# 24 days til archery elk season



## 220swift (Mar 2, 2011)

I'm actually going to hunt the opening week this year due to work schedule later in the month. I'm counting the days, always do a little predator calling also. Officially starts my fall/winter hunting. Hope the weather cools down a bit by then.


----------



## prairiewolf (Feb 19, 2012)

Mike, Colorado doesnt have a draw system do they? Its getting harder and harder to get drawn for Elk here.

Good luck on your hunt!


----------



## 220swift (Mar 2, 2011)

Yes, I do the draw system for the same game unit every year. I just heard(by email) there are left over licenses available. Between the cost of non-resident license and the down economy, Colordo's hunting license ssales are way off for the second year.

Here is a copy of the email from the Colorado DOW.

*'LEFTOVER' HUNTING LICENSES ON-SALE AUG. 14*

DENVER - Thousands of big game hunting licenses that did not sell during the license application and draw process will go on sale to the public at 9 a.m., Tuesday, Aug. 14 at Colorado Parks and Wildlife offices and more than 700 hunting license retailers statewide.

In addition to the approximately 34,000 elk licenses, 6,300 deer licenses and 6,300 pronghorn licenses that will be available, more than 900 bear licenses and 120 leftover fall turkey licenses will also go on sale to the public the morning of Aug. 14.

Leftover license day is one of the biggest hunting license sales days for many hunting licenses sales locations. Hunters can find a list of wildlife offices (http://wildlife.state.co.us/About/OfficesAndPhone/Pages/ContactNumbers.aspx) and license retailers (http://wildlife.state.co.us/ShopDOW/AppsAndLicenses/LicenseAgents/Pages/LicenseAgentList.aspx) on the wildlife side of the Colorado Parks and Wildlife website.

License purchasers who are out of state or unable to get to a license agent can call the toll-free license sales number, 1-800-244-5613, beginning at 9 a.m. MDT on Aug. 14. It is important to note that online purchasing of leftover licenses is delayed until the following day to keep distribution fair. Internet sales of leftover licenses do not begin until 12:01 a.m. Wednesday, Aug. 15.

A complete list of leftover licenses that go on sale Tuesday, Aug. 14 is available online at http://wildlife.state.co.us/SiteCollectionDocuments/DOW/Hunting/BigGame/LeftoverLicenses/LeftoverList2012-07-27.pdf. Hunters should check the current list to make sure that the licenses they are seeking will be available. Once license sales begin, the online list will be updated every 15 minutes.
Hunters planning to purchase a leftover license should come prepared with their driver's license and hunter education card. State law requires that anyone purchasing a hunting or fishing license provide their social security number. Hunters interested in purchasing private-land-only licenses must obtain permission from landowners before they can hunt on private land.

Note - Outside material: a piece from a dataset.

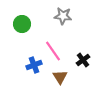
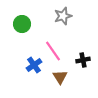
gray star: rotated 24 degrees counterclockwise
black cross: rotated 24 degrees clockwise
blue cross: rotated 14 degrees counterclockwise
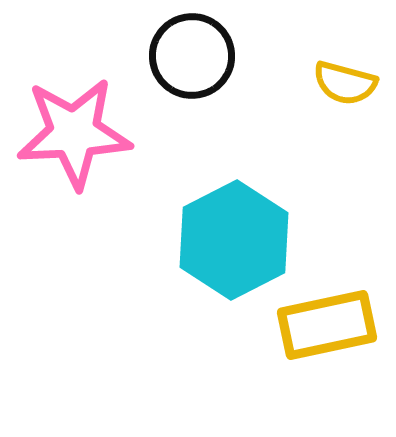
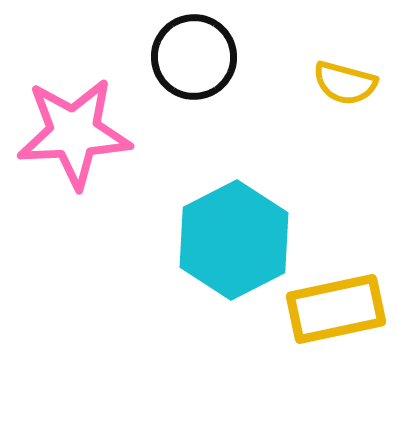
black circle: moved 2 px right, 1 px down
yellow rectangle: moved 9 px right, 16 px up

Colorado Parks and Wildlife was created by the merger of Colorado State Parks and the Colorado Division of Wildlife, two nationally recognized leaders in conservation, outdoor recreation and wildlife management. Colorado Parks and Wildlife manages 42 state parks, all of Colorado's wildlife, more than 300 state wildlife areas and a host of recreational programs. To learn more about Colorado's state parks, please see: http://www.parks.state.co.us. To learn more about Colorado's wildlife programs, please see: http://wildlife.state.co.us


----------



## prairiewolf (Feb 19, 2012)

I may have to start looking into coming up there for elk, this is my second year for no draw, not even for a cow.


----------



## youngdon (Mar 10, 2010)

Me too Ed !


----------



## Antlerz22 (Apr 18, 2011)

One day after I retire Im getting me an elk in CO. If i dont faint at the price. A non res for elk was 226$ back in the early eighties--I'm wondering what they are now.


----------



## prairiewolf (Feb 19, 2012)

I'm thinking of driving the road back and forth to to Show Low (40+ miles) and soon or later someone will hit one with their car, then call the higway patrol and pay $5 and it would be mine, Thats still kinds hunting isnt it? LOL SG , I wouldnt even need a gun!!

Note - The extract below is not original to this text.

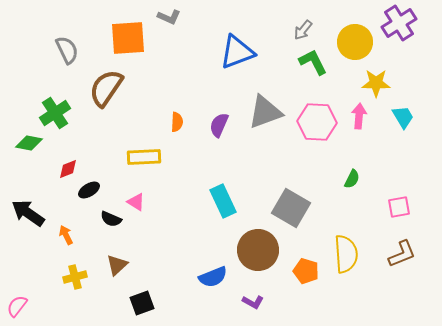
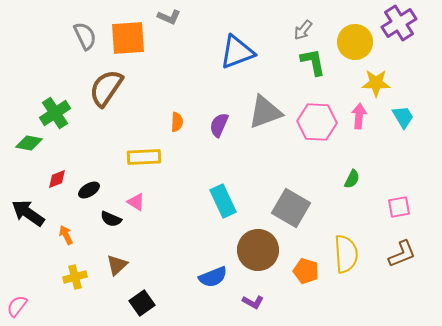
gray semicircle: moved 18 px right, 14 px up
green L-shape: rotated 16 degrees clockwise
red diamond: moved 11 px left, 10 px down
black square: rotated 15 degrees counterclockwise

A few years back 1 elk a day was the avg at being hit on the highway.


----------



## youngdon (Mar 10, 2010)

Wow that's a mess of elk ! Might be a good place to open a body shop too !


----------



## prairiewolf (Feb 19, 2012)

Don, that same year I had a customer come in and wanted to know what to do, he had just hit an elk. I asked if he wanted it and he said no. so I said I would like to get it. A highway patrol officers lives just down from my shop so we went there and he said he would call an officer on duty out. I asked for one of the permits and he said that officer would do it. I asked if I could go gut the elk so it wouldnt spoil, but he said no that I couldnt touch it until the officer gave me the permit. Anyway it took all day for him to show up and the elk spoiled, what a shame. The officer said he wasnt in a hurry cause there were no injurys and the guy was able to drive is car.


----------



## 220swift (Mar 2, 2011)

Antlerz22 said:


> One day after I retire Im getting me an elk in CO. If i dont faint at the price. A non res for elk was 226$ back in the early eighties--I'm wondering what they are now.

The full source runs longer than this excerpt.